* [Activity]: List every line in this data where the string "health" occurs.

* [Source material]:
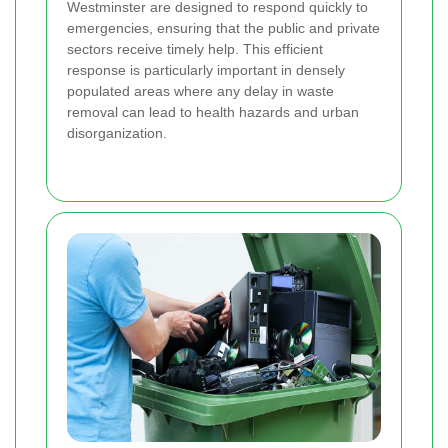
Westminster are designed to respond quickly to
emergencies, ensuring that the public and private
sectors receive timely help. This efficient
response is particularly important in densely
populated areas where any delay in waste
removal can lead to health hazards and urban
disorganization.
--
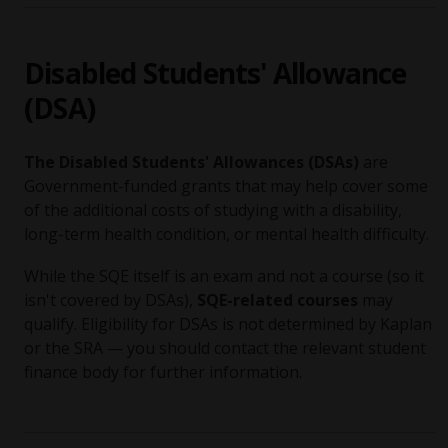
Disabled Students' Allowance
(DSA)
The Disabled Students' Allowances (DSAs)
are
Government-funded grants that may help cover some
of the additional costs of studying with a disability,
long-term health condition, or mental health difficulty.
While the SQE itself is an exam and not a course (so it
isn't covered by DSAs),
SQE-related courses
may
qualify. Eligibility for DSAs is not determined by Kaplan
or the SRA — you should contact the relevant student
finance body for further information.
...
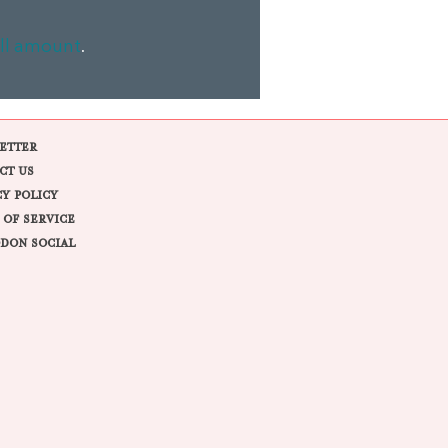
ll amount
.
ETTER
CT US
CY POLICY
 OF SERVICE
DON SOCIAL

* [Solution for this problem]:
removal can lead to health hazards and urban
long-term health condition, or mental health difficulty.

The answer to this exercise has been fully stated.